Né à Arvida (Saguenay) en 1932, Gilles Tremblay avait fait ses études aux conservatoires de musique du Québec et de Paris. Il y a bénéficié de l’enseignement de Claude Champagne, Jean Papineau-Couture, Isabelle Delorme, Jean Vallerand, Germaine Malépart et d’Olivier Messiaen. Son séjour en Europe lui permettra également d’assister aux cours d’été de Darmstadt et de faire la connaissance de piliers de la musique du 20e siècle, dont Pierre Boulez, Karlheinz Stockhausen, Iannis Xenakis et Pierre Schaeffer. Compagnon d’armes des Serge Garant, Otto Joachim, Pierre Mercure et François Morel, il était un pédagogue exceptionnel qui a formé plusieurs générations de compositeurs tels Claude Vivier, Michel Gonneville, Yves Daoust, Isabelle Panneton, Serge Provost, Jean Lesage, Estelle Lemire ou Kiya Tabassian. Tout en étant éminemment de son temps, Gilles Tremblay a marqué profondément la musique contemporaine en amalgamant dans un tout cohérent la tradition et la modernité.»
À Walter Boudreau, directeur artistique de la Société de musique contemporaine
du Québec, merci pour ces trois paragraphes!
[1] Précisons que Gilles avait adopté comme résidence d’été, l’ancienne demeure à Saint Joseph de la Rive de Félix Antoine Savard, écrivain mythique à qui j’avais plusieurs fois rendu visite dans les années 60 (PJ)
[2] Et un engagement d’enseignement au Centre de Musique Orford (Centre d’Arts, comme il s’appelait alors) PJ
Adieu à un être humain et à un artiste immense. Merci Gilles Tremblay pour ta musique si profonde, si poétique, si positive. Merci pour ces interminables heures passées sur un banc de parc à refaire, encore et toujours, le monde. Merci d’avoir été un grand-père d’adoption qui a cru en ma musique dès ses balbutiements. « Nous sommes une civilisation qui s’ignore», me disais-tu. On va continuer à travailler là-dessus, promis.
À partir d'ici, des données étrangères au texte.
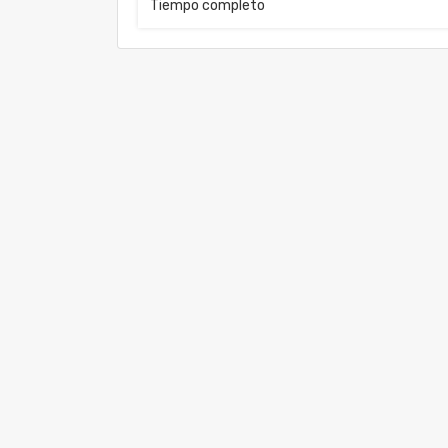
Tiempo completo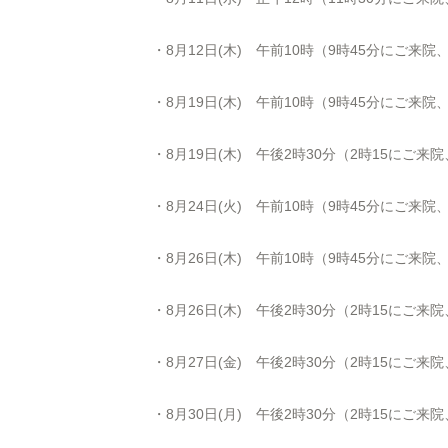
・8月12日(木) 午前10時（9時45分にご来
・8月19日(木) 午前10時（9時45分にご来
・8月19日(木) 午後
2
時
30
分（
2
時
15
にご来院
・8月24日(火) 午前10時（9時45分にご来
・8月26日(木) 午前10時（9時45分にご来
・8月26日(木) 午後
2
時
30
分（
2
時
15
にご来院
・8月27日(金) 午後
2
時
30
分（
2
時
15
にご来院
・8月30日(月) 午後
2
時
30
分（
2
時
15
にご来院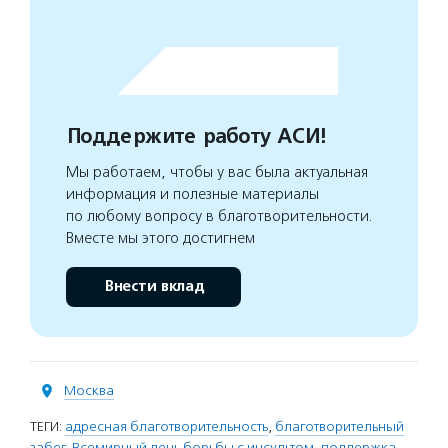
Поддержите работу АСИ!
Мы работаем, чтобы у вас была актуальная
информация и полезные материалы
по любому вопросу в благотворительности.
Вместе мы этого достигнем
Внести вклад
Москва
ТЕГИ:
адресная благотворительность
,
благотворительный
забег
,
Всемирный день борьбы с инсультом
,
поддержка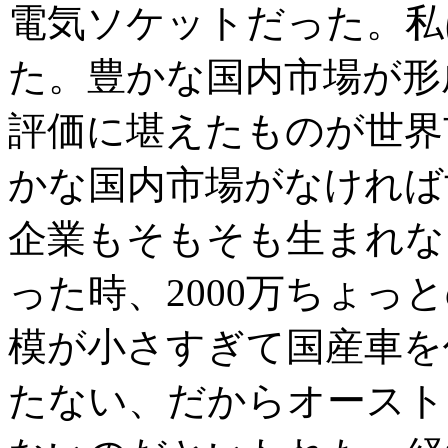
電気ソケットだった。私
た。豊かな国内市場が形
評価に堪えたものが世界
かな国内市場がなければ
企業もそもそも生まれな
った時、2000万ちょっ
模が小さすぎて国産車を
たない、だからオースト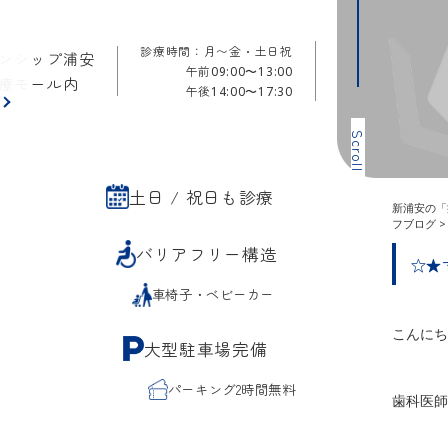
診療時間：月〜金・土日祝
ンシップ浦安
午前
09:00〜13:00
療モール内
午後
14:00〜17:30
ら
Scroll
土日 / 祝日も診療
新浦安の「
フブログ
バリアフリー構造
☆★
車椅子・ベビーカー
こんにち
大型駐車場完備
パーキング2時間無料
歯科医師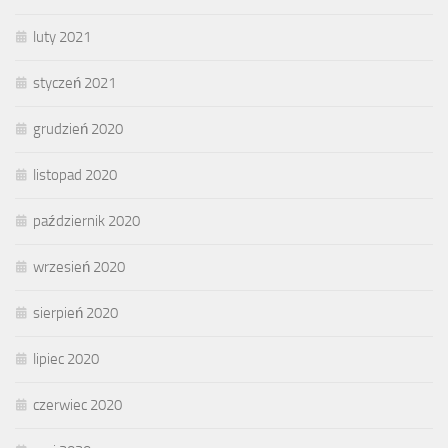
luty 2021
styczeń 2021
grudzień 2020
listopad 2020
październik 2020
wrzesień 2020
sierpień 2020
lipiec 2020
czerwiec 2020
Toutes mes pensées à Jacqueline et à toute la famille.
Symon Henry, jeune compositeur proche des Artistes pour la Paix
« Poète, philosophe, idéaliste, rêveur, croyant, humaniste, musicien, pédagogue et éveilleur, comme l’a décrit la musicologue Marie-Thérèse Lefebvre, le compositeur Gilles Tremblay s’est éteint à l’âge de 85 ans le 27 juillet dernier. Être profondément engagé dans la société québécoise, il n’aura jamais hésité à se rendre disponible pour la défense des causes justes. L’engagement de celui à qui le milieu musical québécois [est tant redevable] — en particulier la SMCQ, qu’il avait contribué à fonder en 1966 et dont il a été le directeur artistique de 1986 à 1988 — (…) se confirme à la lecture des écrits du compositeur, dans lesquels celui-ci livre de nombreux plaidoyers en faveur de la responsabilité collective de notre devenir musical et politique.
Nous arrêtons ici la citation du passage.